Could I call emergency? Why haven’t I done this before ? Goofy jerk! >> Voice-over: And here those who was filming this movie >> Voice-over: illustrated the message the best way. >> Slav the Split: All the cops are bustards. Sasha >> Slav the Split: lacked a bit of dough, but he >> Slav the Split: he forced a frecked over illegal allien to give him >> Slav the Split: 30 thousand additionaly. >> Film text: Everything will be OK! I need 30 thousand. >> Carlin: He is full of shit! >> Slav the Split: But Sasha fails to get his bribe, >> Slav the Split: because his chick is bearing and the coward >> Slav the Split: together with the illegal allien and a cop >> Slav the Split: corpse >> Slav the Split: take the big-bellied and drive toward >> Slav the Split: the hospital.
>> Film text: Sing like you've been taught! –Sing yourswlf! >> Film text: You’ve never visited!

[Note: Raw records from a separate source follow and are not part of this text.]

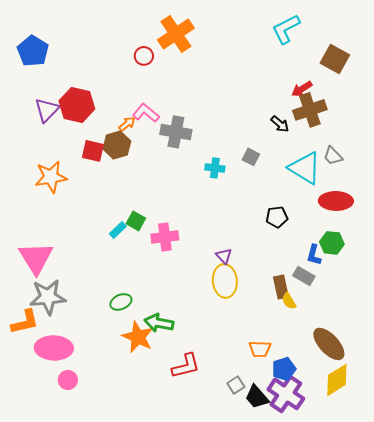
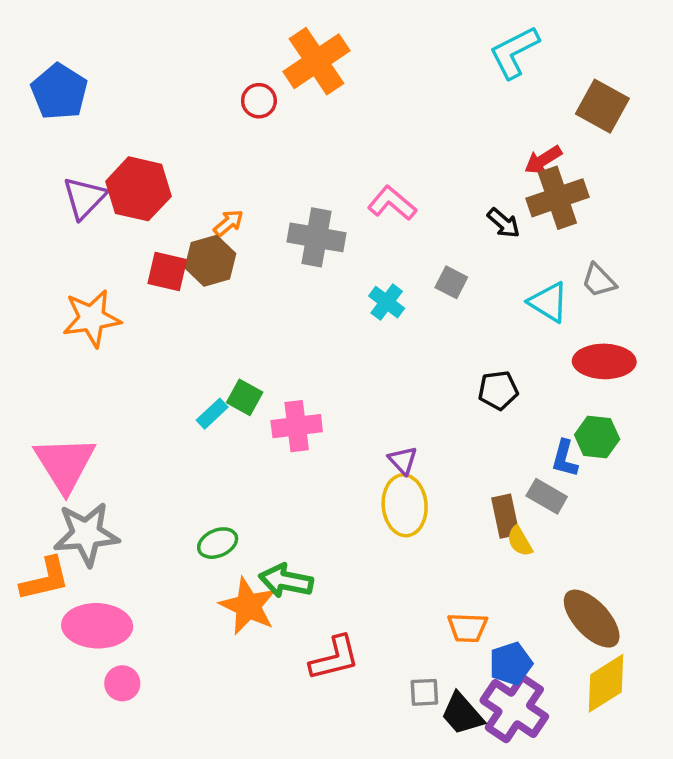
pink L-shape: (146, 113) -> (392, 203), moved
cyan cross: (215, 168) -> (387, 302), turned 30
cyan triangle: (305, 168) -> (548, 302), size x0.7
gray square: (236, 385) -> (424, 692), turned 30

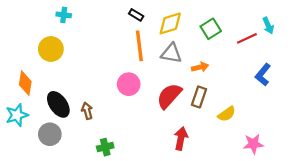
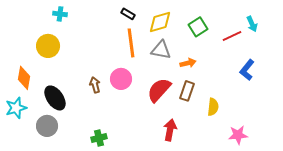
brown arrow: (87, 111) -> (95, 85), moved
yellow semicircle: (227, 114) -> (213, 107), turned -48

/singing/ /impact sound/ /coughing, moaning/ /coughing, moaning/ /coughing, moaning/ >> "Robot chicken": What a twist!
>> Slav the Split: Mary gave birth in the car and then they >> Slav the Split: go to the hospital. /merry melody/ >> Slav the Split: And why do you keep silent? >> Slav the Split: What? A cop was born? >> Slav the Split: Ah, yes! The second story tells us about rural family that inadvertently won the participation in “Field of miracles”, so the characters are erupting a volcano of Shakespeare questions >> Film text: A prize pops up, >> Film text: will you take it? >> Film text: Money! >> Film text: So many times >> Film text: a man is offered a huge amount of money >> Film text: and he says no, I want a prize! >> Film text: And there’s a milk or TV! >> Film text: But I saw a completely different situation! >> Film text: A man took money and there was a car! -When was it? >> Film text: No, I do not remember, when?
- And I do not remember? When? When has “Field of miracles” became relevant again? I would like to see, the process of writing this story and these jokes. >> Film text: Come on or they will cut it out! >> Film text: It is a live broadcasting! -Okay, they have everything recorded in advance! >> Film text: But a stream is live! >> Screenwriter: indeed, they do communicate this way. And isn't it laughable? >> Screenwriter: Servants! >> Screenwriter: Next I show the heroes. >> Screenwriter: A country man >> Screenwriter: wants to ask for the prize, and his wife offers to take >> Screenwriter: money. The heroes are sent to the >> Screenwriter: show and >> Screenwriter: as the train travels in this country, >> Screenwriter: they are boozin their special way. >> Screenwriter: And after >> Screenwriter: a bottle of vodka a random traveler >> Screenwriter: also chooses money. >> Film text: But it a kefir here! I would better take 100 thousand! >> Film text: Hmm ... Because you are also >> Film text: a fool! -What? –A fool from Ural! /sound of beats/ /pleasant music/ >> Screenwriter: This scene has no effect and even bruises >> Screenwriter: do not appear >> Screenwriter: But trains in the film are >> Screenwriter: so natural and of course, the hero >> Screenwriter: is offered a prize. Yakubovich instead of the prize offers 23 >> Screenwriter: thousand rubles.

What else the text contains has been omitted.